=== PROVIDED RECORDS ===

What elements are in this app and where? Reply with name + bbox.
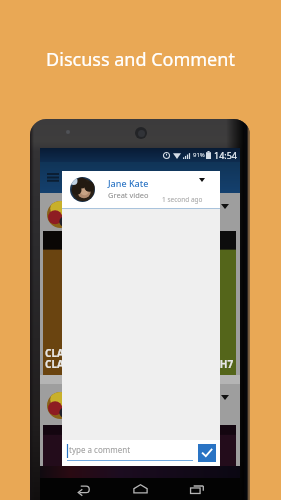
button[interactable]: Card options <box>40 384 240 425</box>
staticText: Great video <box>108 190 149 200</box>
button[interactable]: Send <box>198 444 216 462</box>
staticText: 1 second ago <box>162 195 203 204</box>
button[interactable]: More options <box>194 172 210 188</box>
button[interactable]: Home <box>126 478 154 500</box>
button[interactable]: Card options <box>218 395 232 409</box>
staticText: 14:54 <box>214 149 238 161</box>
staticText: GET FREE <box>45 471 69 496</box>
button[interactable]: Back <box>69 478 97 500</box>
staticText: 91% <box>193 151 205 159</box>
staticText: CLASH OF CLANS HA <box>45 346 95 371</box>
staticText: type a comment <box>69 444 131 455</box>
staticText: Discuss and Comment <box>46 47 235 72</box>
button[interactable]: Card options <box>218 204 232 218</box>
button[interactable]: Recent apps <box>183 478 211 500</box>
staticText: TH7 <box>214 357 234 371</box>
button[interactable]: type a comment <box>67 444 193 463</box>
button[interactable]: Navigation menu <box>46 171 62 184</box>
button[interactable]: Card options <box>40 193 240 231</box>
staticText: Jane Kate <box>108 177 149 189</box>
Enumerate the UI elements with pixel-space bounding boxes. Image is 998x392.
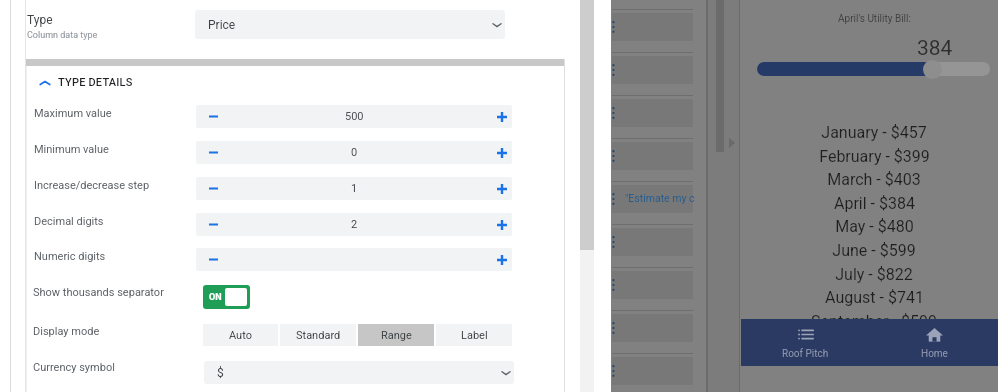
button[interactable]: Increase bbox=[492, 248, 512, 271]
staticText: 0 bbox=[351, 146, 358, 159]
button[interactable]: Decrease bbox=[196, 141, 231, 164]
button[interactable]: Range bbox=[358, 324, 434, 346]
button[interactable]: Increase bbox=[492, 141, 512, 164]
staticText: 500 bbox=[345, 110, 364, 123]
button[interactable]: Increase bbox=[492, 105, 512, 128]
staticText: Minimum value bbox=[34, 143, 109, 156]
staticText: "Estimate my c bbox=[625, 192, 695, 204]
staticText: ON bbox=[209, 292, 222, 303]
staticText: March - $403 bbox=[827, 170, 921, 189]
staticText: Auto bbox=[229, 329, 252, 342]
staticText: September - $599 bbox=[811, 312, 937, 331]
staticText: May - $480 bbox=[835, 217, 914, 236]
staticText: 2 bbox=[351, 218, 358, 231]
button[interactable]: Decrease bbox=[196, 248, 231, 271]
staticText: Column data type bbox=[27, 30, 98, 41]
button[interactable]: TYPE DETAILS bbox=[39, 76, 133, 89]
button[interactable]: Label bbox=[436, 324, 512, 346]
staticText: TYPE DETAILS bbox=[58, 76, 133, 89]
staticText: Roof Pitch bbox=[782, 348, 829, 360]
button[interactable]: Auto bbox=[203, 324, 278, 346]
button[interactable]: Home bbox=[870, 319, 998, 366]
button[interactable]: Roof Pitch bbox=[741, 319, 870, 366]
staticText: January - $457 bbox=[821, 123, 927, 142]
button[interactable]: Bill amount slider bbox=[923, 60, 942, 79]
staticText: 384 bbox=[917, 36, 953, 61]
staticText: Display mode bbox=[33, 325, 100, 338]
staticText: Type bbox=[27, 13, 53, 27]
staticText: August - $741 bbox=[825, 288, 924, 307]
button[interactable]: $ bbox=[204, 361, 514, 384]
staticText: $ bbox=[217, 366, 224, 380]
button[interactable]: Standard bbox=[280, 324, 356, 346]
button[interactable]: Increase bbox=[492, 213, 512, 236]
staticText: Increase/decrease step bbox=[34, 179, 150, 192]
staticText: June - $599 bbox=[832, 241, 916, 260]
button[interactable]: Decrease bbox=[196, 105, 231, 128]
button[interactable]: Decrease bbox=[196, 177, 231, 200]
staticText: 1 bbox=[351, 182, 358, 195]
staticText: Currency symbol bbox=[33, 361, 115, 374]
staticText: July - $822 bbox=[835, 265, 913, 284]
staticText: Price bbox=[208, 18, 236, 32]
button[interactable]: Decrease bbox=[196, 213, 231, 236]
staticText: Decimal digits bbox=[34, 215, 104, 228]
staticText: February - $399 bbox=[819, 147, 930, 166]
staticText: April - $384 bbox=[834, 194, 915, 213]
staticText: April's Utility Bill: bbox=[838, 13, 911, 25]
staticText: Show thousands separator bbox=[33, 286, 164, 299]
staticText: Standard bbox=[296, 329, 341, 342]
button[interactable]: ON bbox=[203, 285, 250, 309]
staticText: Label bbox=[461, 329, 488, 342]
staticText: Numeric digits bbox=[34, 250, 106, 263]
button[interactable]: Increase bbox=[492, 177, 512, 200]
staticText: Maximum value bbox=[34, 107, 112, 120]
button[interactable]: Price bbox=[195, 10, 505, 39]
staticText: Home bbox=[921, 348, 948, 360]
staticText: Range bbox=[381, 329, 412, 342]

===

Please retype the listing above word for word, skipping each picture.

### ANSWER TO THE PROBLEM
What elements are in this app and where? Reply with name + bbox.
button[interactable]: Card options <box>40 384 240 425</box>
staticText: Great video <box>108 190 149 200</box>
button[interactable]: Send <box>198 444 216 462</box>
staticText: 1 second ago <box>162 195 203 204</box>
button[interactable]: More options <box>194 172 210 188</box>
button[interactable]: Home <box>126 478 154 500</box>
button[interactable]: Card options <box>218 395 232 409</box>
staticText: 14:54 <box>214 149 238 161</box>
staticText: GET FREE <box>45 471 69 496</box>
button[interactable]: Back <box>69 478 97 500</box>
staticText: 91% <box>193 151 205 159</box>
staticText: CLASH OF CLANS HA <box>45 346 95 371</box>
staticText: type a comment <box>69 444 131 455</box>
staticText: Discuss and Comment <box>46 47 235 72</box>
button[interactable]: Card options <box>218 204 232 218</box>
button[interactable]: Recent apps <box>183 478 211 500</box>
staticText: TH7 <box>214 357 234 371</box>
button[interactable]: type a comment <box>67 444 193 463</box>
button[interactable]: Navigation menu <box>46 171 62 184</box>
button[interactable]: Card options <box>40 193 240 231</box>
staticText: Jane Kate <box>108 177 149 189</box>
Enumerate the UI elements with pixel-space bounding boxes. Image is 998x392.
button[interactable]: Increase bbox=[492, 248, 512, 271]
staticText: 0 bbox=[351, 146, 358, 159]
button[interactable]: Decrease bbox=[196, 141, 231, 164]
button[interactable]: Range bbox=[358, 324, 434, 346]
button[interactable]: Increase bbox=[492, 141, 512, 164]
staticText: 500 bbox=[345, 110, 364, 123]
button[interactable]: Increase bbox=[492, 105, 512, 128]
staticText: Minimum value bbox=[34, 143, 109, 156]
staticText: "Estimate my c bbox=[625, 192, 695, 204]
staticText: ON bbox=[209, 292, 222, 303]
staticText: March - $403 bbox=[827, 170, 921, 189]
staticText: Auto bbox=[229, 329, 252, 342]
staticText: September - $599 bbox=[811, 312, 937, 331]
staticText: May - $480 bbox=[835, 217, 914, 236]
staticText: 2 bbox=[351, 218, 358, 231]
button[interactable]: Decrease bbox=[196, 248, 231, 271]
staticText: Column data type bbox=[27, 30, 98, 41]
button[interactable]: TYPE DETAILS bbox=[39, 76, 133, 89]
button[interactable]: Label bbox=[436, 324, 512, 346]
staticText: TYPE DETAILS bbox=[58, 76, 133, 89]
staticText: Roof Pitch bbox=[782, 348, 829, 360]
button[interactable]: Auto bbox=[203, 324, 278, 346]
button[interactable]: Home bbox=[870, 319, 998, 366]
button[interactable]: Roof Pitch bbox=[741, 319, 870, 366]
staticText: January - $457 bbox=[821, 123, 927, 142]
button[interactable]: Bill amount slider bbox=[923, 60, 942, 79]
staticText: 384 bbox=[917, 36, 953, 61]
staticText: Display mode bbox=[33, 325, 100, 338]
staticText: Type bbox=[27, 13, 53, 27]
staticText: August - $741 bbox=[825, 288, 924, 307]
button[interactable]: $ bbox=[204, 361, 514, 384]
staticText: $ bbox=[217, 366, 224, 380]
button[interactable]: Standard bbox=[280, 324, 356, 346]
button[interactable]: Increase bbox=[492, 213, 512, 236]
staticText: Increase/decrease step bbox=[34, 179, 150, 192]
staticText: June - $599 bbox=[832, 241, 916, 260]
button[interactable]: Decrease bbox=[196, 105, 231, 128]
button[interactable]: Decrease bbox=[196, 177, 231, 200]
staticText: 1 bbox=[351, 182, 358, 195]
staticText: Currency symbol bbox=[33, 361, 115, 374]
staticText: July - $822 bbox=[835, 265, 913, 284]
staticText: Price bbox=[208, 18, 236, 32]
button[interactable]: Decrease bbox=[196, 213, 231, 236]
staticText: Decimal digits bbox=[34, 215, 104, 228]
staticText: February - $399 bbox=[819, 147, 930, 166]
staticText: April - $384 bbox=[834, 194, 915, 213]
staticText: April's Utility Bill: bbox=[838, 13, 911, 25]
staticText: Show thousands separator bbox=[33, 286, 164, 299]
staticText: Standard bbox=[296, 329, 341, 342]
button[interactable]: ON bbox=[203, 285, 250, 309]
staticText: Label bbox=[461, 329, 488, 342]
staticText: Numeric digits bbox=[34, 250, 106, 263]
button[interactable]: Increase bbox=[492, 177, 512, 200]
staticText: Maximum value bbox=[34, 107, 112, 120]
button[interactable]: Price bbox=[195, 10, 505, 39]
staticText: Home bbox=[921, 348, 948, 360]
staticText: Range bbox=[381, 329, 412, 342]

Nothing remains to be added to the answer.